The use of any of our potential products in clinical trials, and the sale of any approved products, including INGREZZA, may expose us to liability claims. These claims might be made directly by consumers, health care providers, pharmaceutical companies or others selling our products. We have obtained limited product liability insurance coverage for our clinical trials in the amount of $10 million per occurrence and $10 million in the aggregate. However, our insurance may not reimburse us or may not be sufficient to reimburse us for any expenses or losses we may suffer. Moreover, insurance coverage is becoming increasingly expensive, and we may not be able to maintain insurance coverage at a reasonable cost or in sufficient amounts to protect us against losses due to liability. Upon FDA approval of INGREZZA we expanded our insurance coverage to include product liability insurance related to the sale of INGREZZA in the amount of $20 million per occurrence and $20 million in the aggregate. However, we may be unable to obtain commercially reasonable product liability insurance for any products approved in the future for marketing. On occasion, juries have awarded large judgments in class action lawsuits based on drugs that had unanticipated side effects. A successful product liability claim or series of claims brought against us would decrease our cash reserves and could cause our stock price to fall.

Our activities involve hazardous materials, and we may be liable for any resulting contamination or injuries.

Our research activities involve the controlled use of hazardous materials. We cannot eliminate the risk of accidental contamination or injury from these materials. If an accident occurs, a court may hold us liable for any resulting damages, which may harm our results of operations and cause us to use a substantial portion of our cash reserves, which would force us to seek additional financing.

Cyber security breaches and other disruptions could compromise our information and expose us to liability, which would cause our business and reputation to suffer.
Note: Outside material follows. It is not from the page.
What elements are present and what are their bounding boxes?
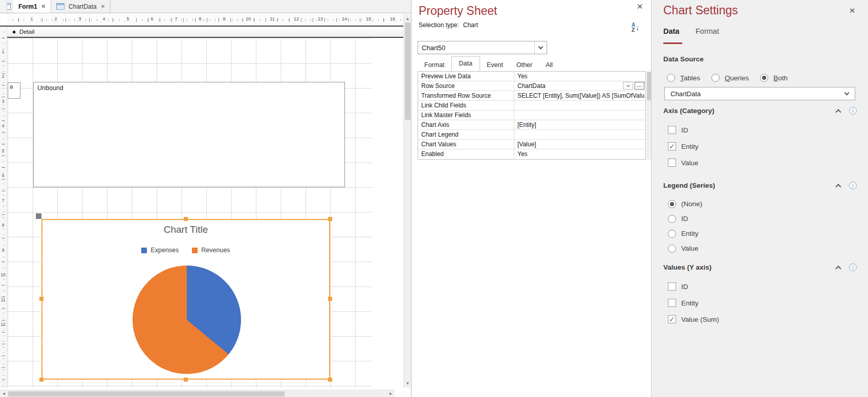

In the ordinary course of our business, we collect and store confidential and sensitive electronic information on our networks and in our data centers. This information includes, among other things, our intellectual property and proprietary information, the confidential information of our collaborators and licensees, and the personally identifiable information of our employees. It is important to our operations and business strategy that this electronic information remains secure and is perceived to be secure. Despite security measures, however, our information technology and network infrastructure may be vulnerable to attacks by hackers or breached due to employee error, malfeasance, or other disruptions. Any such cyber-attack or breach could compromise our networks and data centers and the information stored there could be accessed, publicly disclosed, lost, or stolen. Any such access, disclosure, or other loss of information could result in legal claims or proceedings, liability under laws that protect the privacy of personal information, delays and impediments to our discovery, development, and commercialization efforts, and damage to our reputation.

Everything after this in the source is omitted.